Karena pengguna tidak dikenakan biaya apa pun dalam aplikasi media sosial, penggunaannya telah menyebar dengan cepat. Ini telah menjadi aplikasi yang dapat mempengaruhi banyak peristiwa di dunia saat ini. Media sosial telah mengambil sebagian besar kehidupan kita sehari-hari. Tahap selanjutnya melibatkan mengambil bagian dalam dunia yang kita ciptakan di sana. Namun, untuk memasuki alam semesta ini, kita perlu membeli peralatan yang diperlukan. Akan sangat sulit untuk menyebarkan secepat aplikasi media sosial ke semua segmen masyarakat. Hal ini merupakan situasi yang dapat menimbulkan ketimpangan dalam masyarakat. Secara teori memang mengasyikkan, tetapi jawaban atas pertanyaan apakah itu akan membuat kita hidup di surga seperti yang dijanjikan, dalam praktiknya cukup diragukan.

CEO Facebook Mark Zuckerberg berbicara di Universitas Georgetown, 17 Oktober 2019, Washington, AS (AP Photo)
CEO Facebook Mark Zuckerberg berbicara di Universitas Georgetown, 17 Oktober 2019, Washington, AS (AP Photo)

Keamanan data kami

Meskipun ada diskusi tentang keamanan Facebook dalam beberapa tahun terakhir, kita semua tahu bahwa data kita digunakan oleh aplikasi media sosial.

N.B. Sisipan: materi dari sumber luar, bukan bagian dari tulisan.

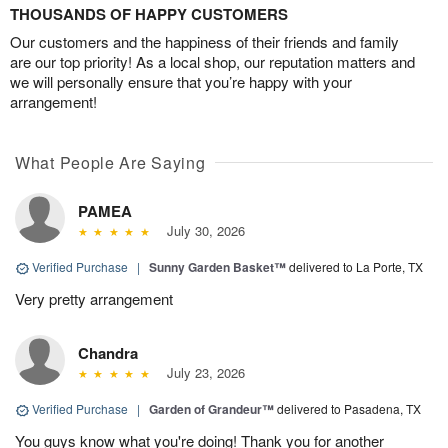
THOUSANDS OF HAPPY CUSTOMERS
Our customers and the happiness of their friends and family
are our top priority! As a local shop, our reputation matters and
we will personally ensure that you’re happy with your
arrangement!
What People Are Saying
PAMEA
July 30, 2026
Verified Purchase
|
Sunny Garden Basket™
delivered to La Porte, TX
Very pretty arrangement
Chandra
July 23, 2026
Verified Purchase
|
Garden of Grandeur™
delivered to Pasadena, TX
You guys know what you're doing! Thank you for another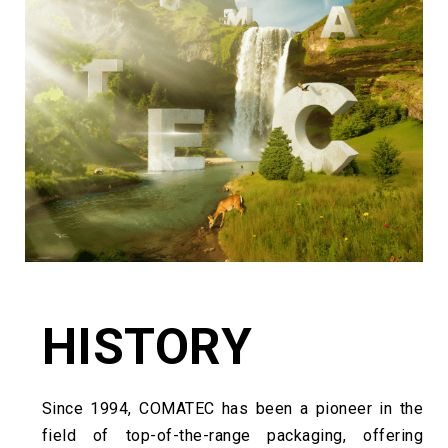
HISTORY
Since 1994, COMATEC has been a pioneer in the
field of top-of-the-range packaging, offering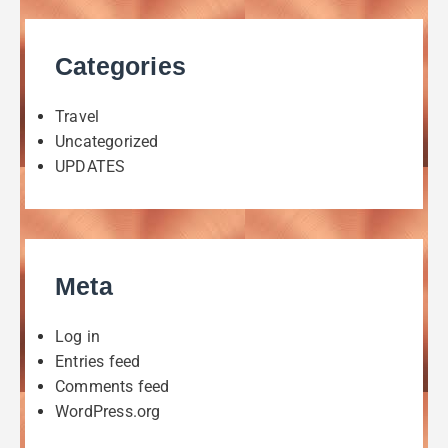
Categories
Travel
Uncategorized
UPDATES
Meta
Log in
Entries feed
Comments feed
WordPress.org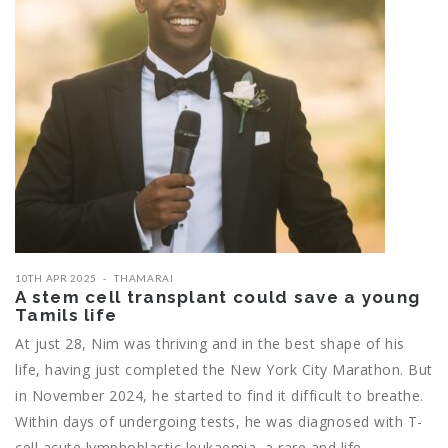
10TH APR 2025
THAMARAI
A stem cell transplant could save a young
Tamils life
At just 28, Nim was thriving and in the best shape of his
life, having just completed the New York City Marathon. But
in November 2024, he started to find it difficult to breathe.
Within days of undergoing tests, he was diagnosed with T-
cell acute lymphoblastic leukaemia, a rare and life-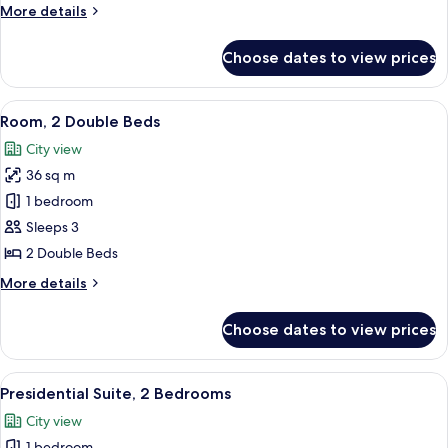
More
More details
Beds
details
for
Choose dates to view prices
Executive
Room,
2
View
A hotel room with two beds, a desk, a c
12
Double
Room, 2 Double Beds
all
Beds
City view
photos
36 sq m
for
Room,
1 bedroom
2
Sleeps 3
Double
2 Double Beds
Beds
More
More details
details
for
Choose dates to view prices
Room,
2
Double
View
A modern hotel room with a large sofa,
13
Beds
Presidential Suite, 2 Bedrooms
all
City view
photos
1 bedroom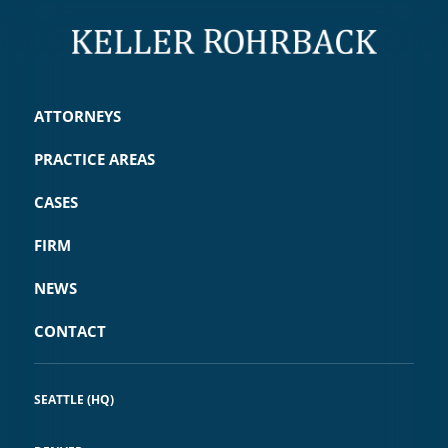
ATTORNEYS
PRACTICE AREAS
CASES
FIRM
NEWS
CONTACT
SEATTLE (HQ)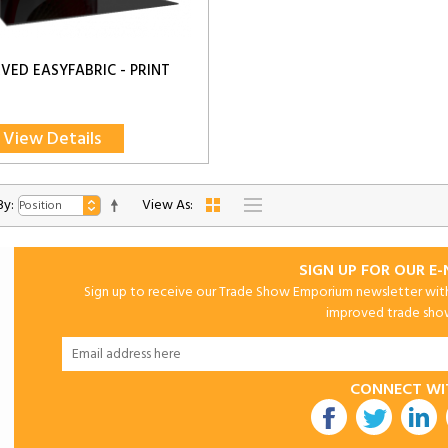
RVED EASYFABRIC - PRINT
View Details
By:
View As:
SIGN UP FOR OUR E
Sign up to receive our Trade Show Emporium newsletter with 
improved trade show 
CONNECT WI
utube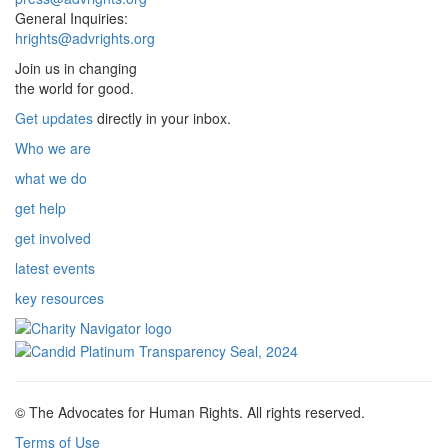
General Inquiries:
hrights@advrights.org
Join us in changing
the world for good.
Get updates
directly in your inbox.
Who we are
what we do
get help
get involved
latest events
key resources
© The Advocates for Human Rights. All rights reserved.
Terms of Use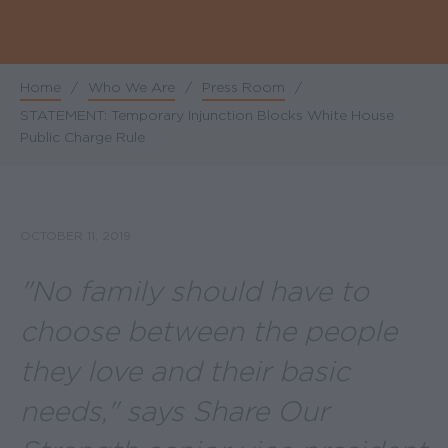
Home
/
Who We Are
/
Press Room
/
Breadcrumb
STATEMENT: Temporary Injunction Blocks White House
Public Charge Rule
OCTOBER 11, 2019
"No family should have to
choose between the people
they love and their basic
needs," says Share Our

Hal ini juga jelas bahwa kepercayaan di Facebook telah menurun dalam beberapa tahun terakhir. Dengan avatar yang kami buat untuk alam semesta metaverse, kami akan mengirimkan lebih banyak data ke raksasa teknologi. Masuknya kita ke setiap alam semesta metaverse akan dipantau dan dianalisis. Ini akan kembali kepada kami sebagai iklan nanti. Tetapi masalah yang paling mengkhawatirkan di sini adalah bahwa data ada di tangan satu perusahaan.

Ketimpangan digital

Metaverse juga akan menciptakan sektor ekonomi baru. Kami perlu menggunakan uang kami untuk mendandani avatar kami, menambahkan lebih banyak fitur, dan membeli inovasi yang lebih baik yang akan datang. Kualitas perangkat keras yang Anda miliki dapat menentukan tempat Anda di dunia maya. Dan semua ini akan membawa ketimpangan di dunia nyata ke dunia maya. Ini juga akan menciptakan ketimpangan sosial di alam semesta metaverse. Jika tindakan tidak diambil dengan cepat, kita akan menghadapi banyak masalah seperti pemanasan global, kelaparan dan kelaparan di masa depan. Dan mereka yang paling terpengaruh olehnya akan berada di negara berkembang yang tertinggal dalam hal teknologi. Sementara metaverse akan menciptakan utopia pelarian untuk beberapa segmen masyarakat, sisanya akan menghadapi distopia.

Newsletter Harian Sabah

Tetap up to date dengan apa yang terjadi di Turki, itu wilayah dan dunia.

Anda dapat berhenti berlangganan kapan saja. Dengan mendaftar, Anda menyetujui Ketentuan Penggunaan dan Kebijakan Privasi kami. Situs ini dilindungi oleh reCAPTCHA dan berlaku Kebijakan Privasi dan Persyaratan Layanan Google.